Arrow-right Camera
The Spokesman-Review Newspaper
Spokane, Washington  Est. May 19, 1883

‘Columbo’ star Falk, 83, dies

Peter Falk, pictured in 2002, played Lt. Columbo for more than 30 years. (Associated Press)
Robert Lloyd Los Angeles Times

LOS ANGELES – Just one more thing.

Peter Falk, who family members said died Thursday at the age of 83, was an actor of great and invisible skill who played many parts over a five-decade career.

He had suffered in recent years with dementia and Alzheimer’s disease, his adopted daughter Catherine Falk told Los Angeles radio station KNX-AM.

Falk was a late bloomer but quickly embraced the stage and screens big and little – by 1962, he had been Oscar-nominated twice, for gangsters respectively chilling and comical in “Murder, Inc.” and “Pocketful of Miracles,” and won an Obie playing Eugene O’Neill opposite Jason Robards. Later, he acted troublesome characters for director John Cassevetes in “Husbands” and “A Woman Under the Influence,” was brilliantly funny as a reckless CIA agent in “The In-Laws,” and narrated, grandfather-to-grandson, “The Princess Bride.”

But of all his roles, the one he played the longest will be the one longest remembered: Lt. Columbo, of “Columbo” – of all American television detectives certainly the greatest, and the greatest in a time of great television detectives including James Garner’s Jim Rockford and Telly Savalas’ Theo Kojak.

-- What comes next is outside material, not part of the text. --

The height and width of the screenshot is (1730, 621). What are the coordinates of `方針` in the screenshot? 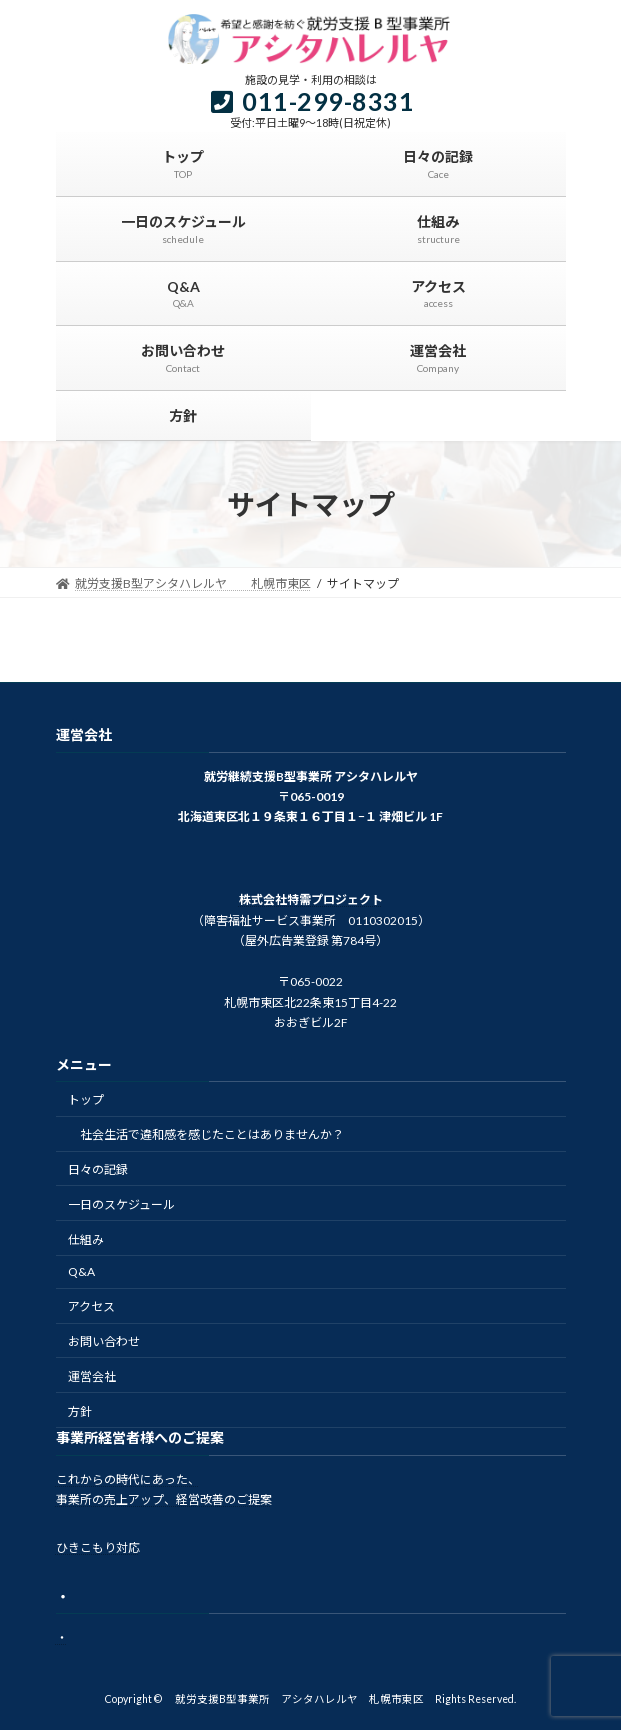 It's located at (80, 1411).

“Columbo,” which became a series in 1971 after a Falk-starring 1968 TV movie, was of course a team effort – it was a particularly well-written series, whose feature-length running time allowed for extraordinarily long scenes between the detective and the week’s guest killer – but television is in the end predominantly an art of personality, and episode after episode Falk was the product the show sold and the artist who sold the show. (He had in fact been preceded in the role, in one-off dramas and a stage play, by other actors.)

Columbo’s rumpled, broken-down aspect did not betoken world-weariness; the show, indeed, was a comedy – a comedy of human frailty in which the murderers were almost always people of means, substance and power.

Falk was on the face of it an unlikely hero: Old World ethnic (his people were Eastern European Jews), short of stature, with a glass eye and an impudently thick head of dark hair that finally went to gray – Falk’s last “Columbo” appeared in 2003, when the actor was 76, and he continued to act up until he began to suffer symptoms of dementia in 2007. But all these things worked ultimately to his advantage, making Falk seem not so much “relatable” as familial: a sort of beloved, room-brightening uncle.

It also accounts in part for the universality of his appeal – through “Columbo,” he was famous everywhere.